[Data to use Boundary: Start]

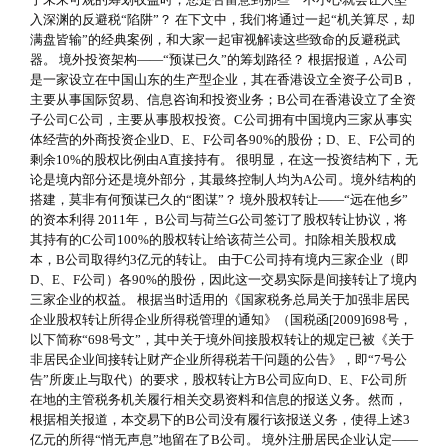
入深渊的反避税“陷阱”？ 在下文中，我们将通过一起“机关算尽，却
满盘皆输”的经典案例，和大家一起审视解读这些致命的反避税武
器。 境外投资架构——“预谋已久”的筹划路径？ 根据报道，A公司
是一家设立在中国山东的生产型企业，其在香港设立全资子公司B，
主要从事国际贸易、信息咨询和投资业务；B公司在香港设立了全资
子公司C公司，主要从事股权投资。C公司拥有中国境内三家从事实
体经营的外商投资企业D、E、F公司各90%的股份；D、E、F公司的
剩余10%的股权比例由A直接持有。 很明显，在这一投资结构下，无
论是境内部分还是境外部分，其最终控制人均为A公司。境外结构的
搭建，莫非有何预谋已久的“图谋”？ 境外股权转让——“远在他乡”
的资本利得 2011年， B公司与荷兰G公司签订了股权转让协议，将
其持有的C公司100%的股权转让给该荷兰公司。扣除相关股权成
本，B公司取得约3亿元的转让。 由于C公司持有境内三家企业（即
D、E、F公司）各90%的股份，因此这一交易实际是间接转让了境内
三家企业的权益。 根据当时适用的《国家税务总局关于加强非居民
企业股权转让所得企业所得税管理的通知》（国税函[2009]698号，
以下简称“698号文”，其中关于境外间接股权转让的规定已被《关于
非居民企业间接转让财产企业所得税若干问题的公告》，即“7号公
告”所废止与取代）的要求，股权转让方B公司应向D、E、F公司所
在地的主管税务机关履行相关交易资料和信息的报送义务。然而，
根据相关报道，本交易下的B公司没有履行该报送义务，使得上述3
亿元的所得“悄无声息”地留在了B公司。 境外注册居民企业认定——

[Data to use Boundary: End]

Work to complete: Could you please repeat the entries above exactly, with every picture left out?

Final answer:
入深渊的反避税“陷阱”？ 在下文中，我们将通过一起“机关算尽，却
满盘皆输”的经典案例，和大家一起审视解读这些致命的反避税武
器。 境外投资架构——“预谋已久”的筹划路径？ 根据报道，A公司
是一家设立在中国山东的生产型企业，其在香港设立全资子公司B，
主要从事国际贸易、信息咨询和投资业务；B公司在香港设立了全资
子公司C公司，主要从事股权投资。C公司拥有中国境内三家从事实
体经营的外商投资企业D、E、F公司各90%的股份；D、E、F公司的
剩余10%的股权比例由A直接持有。 很明显，在这一投资结构下，无
论是境内部分还是境外部分，其最终控制人均为A公司。境外结构的
搭建，莫非有何预谋已久的“图谋”？ 境外股权转让——“远在他乡”
的资本利得 2011年， B公司与荷兰G公司签订了股权转让协议，将
其持有的C公司100%的股权转让给该荷兰公司。扣除相关股权成
本，B公司取得约3亿元的转让。 由于C公司持有境内三家企业（即
D、E、F公司）各90%的股份，因此这一交易实际是间接转让了境内
三家企业的权益。 根据当时适用的《国家税务总局关于加强非居民
企业股权转让所得企业所得税管理的通知》（国税函[2009]698号，
以下简称“698号文”，其中关于境外间接股权转让的规定已被《关于
非居民企业间接转让财产企业所得税若干问题的公告》，即“7号公
告”所废止与取代）的要求，股权转让方B公司应向D、E、F公司所
在地的主管税务机关履行相关交易资料和信息的报送义务。然而，
根据相关报道，本交易下的B公司没有履行该报送义务，使得上述3
亿元的所得“悄无声息”地留在了B公司。 境外注册居民企业认定——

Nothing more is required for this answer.